* Information
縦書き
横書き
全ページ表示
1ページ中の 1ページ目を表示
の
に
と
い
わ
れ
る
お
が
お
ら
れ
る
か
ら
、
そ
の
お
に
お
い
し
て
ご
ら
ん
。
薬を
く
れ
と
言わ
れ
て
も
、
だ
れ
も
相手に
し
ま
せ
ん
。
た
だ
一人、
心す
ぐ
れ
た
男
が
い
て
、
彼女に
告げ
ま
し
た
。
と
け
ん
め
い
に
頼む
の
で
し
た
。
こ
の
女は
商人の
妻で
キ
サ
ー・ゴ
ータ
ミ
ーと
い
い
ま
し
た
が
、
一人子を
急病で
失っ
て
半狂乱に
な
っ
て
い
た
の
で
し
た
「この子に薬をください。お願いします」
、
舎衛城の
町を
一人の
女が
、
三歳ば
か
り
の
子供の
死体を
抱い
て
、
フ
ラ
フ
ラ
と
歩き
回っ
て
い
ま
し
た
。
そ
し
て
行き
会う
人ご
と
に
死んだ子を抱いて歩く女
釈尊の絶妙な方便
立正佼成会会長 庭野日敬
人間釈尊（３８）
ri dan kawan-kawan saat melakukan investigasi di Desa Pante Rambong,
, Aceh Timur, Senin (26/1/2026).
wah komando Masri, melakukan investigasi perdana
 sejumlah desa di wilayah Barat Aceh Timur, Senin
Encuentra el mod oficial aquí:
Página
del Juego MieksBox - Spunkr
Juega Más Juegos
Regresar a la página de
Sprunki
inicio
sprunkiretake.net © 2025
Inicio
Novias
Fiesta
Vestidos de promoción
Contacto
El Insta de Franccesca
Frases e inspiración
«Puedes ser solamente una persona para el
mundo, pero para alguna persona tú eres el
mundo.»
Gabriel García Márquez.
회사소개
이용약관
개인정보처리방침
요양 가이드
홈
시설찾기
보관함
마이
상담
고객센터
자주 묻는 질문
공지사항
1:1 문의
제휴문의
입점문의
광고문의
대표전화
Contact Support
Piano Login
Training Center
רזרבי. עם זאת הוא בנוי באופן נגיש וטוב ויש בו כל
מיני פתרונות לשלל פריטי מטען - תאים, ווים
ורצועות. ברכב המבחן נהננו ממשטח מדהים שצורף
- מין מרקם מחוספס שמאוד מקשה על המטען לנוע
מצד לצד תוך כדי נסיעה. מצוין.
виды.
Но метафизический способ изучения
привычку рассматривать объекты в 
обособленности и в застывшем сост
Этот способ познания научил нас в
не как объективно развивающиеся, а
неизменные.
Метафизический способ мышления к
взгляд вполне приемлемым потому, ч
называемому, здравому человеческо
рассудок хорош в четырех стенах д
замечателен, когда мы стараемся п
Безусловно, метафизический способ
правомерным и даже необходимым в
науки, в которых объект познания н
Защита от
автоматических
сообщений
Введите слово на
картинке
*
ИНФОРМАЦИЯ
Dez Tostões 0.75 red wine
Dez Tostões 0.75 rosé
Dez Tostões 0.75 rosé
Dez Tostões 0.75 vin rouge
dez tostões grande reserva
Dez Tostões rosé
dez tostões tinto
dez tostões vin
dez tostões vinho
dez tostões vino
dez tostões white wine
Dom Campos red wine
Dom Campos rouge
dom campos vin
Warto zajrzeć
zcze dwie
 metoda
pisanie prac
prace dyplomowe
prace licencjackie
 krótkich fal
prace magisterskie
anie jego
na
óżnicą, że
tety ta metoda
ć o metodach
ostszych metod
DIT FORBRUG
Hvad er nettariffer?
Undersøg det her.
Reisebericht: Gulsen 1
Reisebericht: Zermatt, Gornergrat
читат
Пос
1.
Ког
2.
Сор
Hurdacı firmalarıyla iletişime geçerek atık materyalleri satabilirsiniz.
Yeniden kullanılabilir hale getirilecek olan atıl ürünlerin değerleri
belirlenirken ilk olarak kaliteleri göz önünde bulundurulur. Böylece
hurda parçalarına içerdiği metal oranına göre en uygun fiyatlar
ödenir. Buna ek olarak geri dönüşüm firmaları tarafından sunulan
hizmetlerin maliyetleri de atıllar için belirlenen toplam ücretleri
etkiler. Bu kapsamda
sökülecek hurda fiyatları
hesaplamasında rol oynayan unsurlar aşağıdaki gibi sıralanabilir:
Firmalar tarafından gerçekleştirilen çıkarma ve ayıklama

* The problem
What is needed is an exact reproduction of the data.

* Result
縦書き
横書き
全ページ表示
1ページ中の 1ページ目を表示
の
に
と
い
わ
れ
る
お
が
お
ら
れ
る
か
ら
、
そ
の
お
に
お
い
し
て
ご
ら
ん
。
薬を
く
れ
と
言わ
れ
て
も
、
だ
れ
も
相手に
し
ま
せ
ん
。
た
だ
一人、
心す
ぐ
れ
た
男
が
い
て
、
彼女に
告げ
ま
し
た
。
と
け
ん
め
い
に
頼む
の
で
し
た
。
こ
の
女は
商人の
妻で
キ
サ
ー・ゴ
ータ
ミ
ーと
い
い
ま
し
た
が
、
一人子を
急病で
失っ
て
半狂乱に
な
っ
て
い
た
の
で
し
た
「この子に薬をください。お願いします」
、
舎衛城の
町を
一人の
女が
、
三歳ば
か
り
の
子供の
死体を
抱い
て
、
フ
ラ
フ
ラ
と
歩き
回っ
て
い
ま
し
た
。
そ
し
て
行き
会う
人ご
と
に
死んだ子を抱いて歩く女
釈尊の絶妙な方便
立正佼成会会長 庭野日敬
人間釈尊（３８）
ri dan kawan-kawan saat melakukan investigasi di Desa Pante Rambong,
, Aceh Timur, Senin (26/1/2026).
wah komando Masri, melakukan investigasi perdana
 sejumlah desa di wilayah Barat Aceh Timur, Senin
Encuentra el mod oficial aquí:
Página
del Juego MieksBox - Spunkr
Juega Más Juegos
Regresar a la página de
Sprunki
inicio
sprunkiretake.net © 2025
Inicio
Novias
Fiesta
Vestidos de promoción
Contacto
El Insta de Franccesca
Frases e inspiración
«Puedes ser solamente una persona para el
mundo, pero para alguna persona tú eres el
mundo.»
Gabriel García Márquez.
회사소개
이용약관
개인정보처리방침
요양 가이드
홈
시설찾기
보관함
마이
상담
고객센터
자주 묻는 질문
공지사항
1:1 문의
제휴문의
입점문의
광고문의
대표전화
Contact Support
Piano Login
Training Center
רזרבי. עם זאת הוא בנוי באופן נגיש וטוב ויש בו כל
מיני פתרונות לשלל פריטי מטען - תאים, ווים
ורצועות. ברכב המבחן נהננו ממשטח מדהים שצורף
- מין מרקם מחוספס שמאוד מקשה על המטען לנוע
מצד לצד תוך כדי נסיעה. מצוין.
виды.
Но метафизический способ изучения
привычку рассматривать объекты в 
обособленности и в застывшем сост
Этот способ познания научил нас в
не как объективно развивающиеся, а
неизменные.
Метафизический способ мышления к
взгляд вполне приемлемым потому, ч
называемому, здравому человеческо
рассудок хорош в четырех стенах д
замечателен, когда мы стараемся п
Безусловно, метафизический способ
правомерным и даже необходимым в
науки, в которых объект познания н
Защита от
автоматических
сообщений
Введите слово на
картинке
*
ИНФОРМАЦИЯ
Dez Tostões 0.75 red wine
Dez Tostões 0.75 rosé
Dez Tostões 0.75 rosé
Dez Tostões 0.75 vin rouge
dez tostões grande reserva
Dez Tostões rosé
dez tostões tinto
dez tostões vin
dez tostões vinho
dez tostões vino
dez tostões white wine
Dom Campos red wine
Dom Campos rouge
dom campos vin
Warto zajrzeć
zcze dwie
 metoda
pisanie prac
prace dyplomowe
prace licencjackie
 krótkich fal
prace magisterskie
anie jego
na
óżnicą, że
tety ta metoda
ć o metodach
ostszych metod
DIT FORBRUG
Hvad er nettariffer?
Undersøg det her.
Reisebericht: Gulsen 1
Reisebericht: Zermatt, Gornergrat
читат
Пос
1.
Ког
2.
Сор
Hurdacı firmalarıyla iletişime geçerek atık materyalleri satabilirsiniz.
Yeniden kullanılabilir hale getirilecek olan atıl ürünlerin değerleri
belirlenirken ilk olarak kaliteleri göz önünde bulundurulur. Böylece
hurda parçalarına içerdiği metal oranına göre en uygun fiyatlar
ödenir. Buna ek olarak geri dönüşüm firmaları tarafından sunulan
hizmetlerin maliyetleri de atıllar için belirlenen toplam ücretleri
etkiler. Bu kapsamda
sökülecek hurda fiyatları
hesaplamasında rol oynayan unsurlar aşağıdaki gibi sıralanabilir:
Firmalar tarafından gerçekleştirilen çıkarma ve ayıklama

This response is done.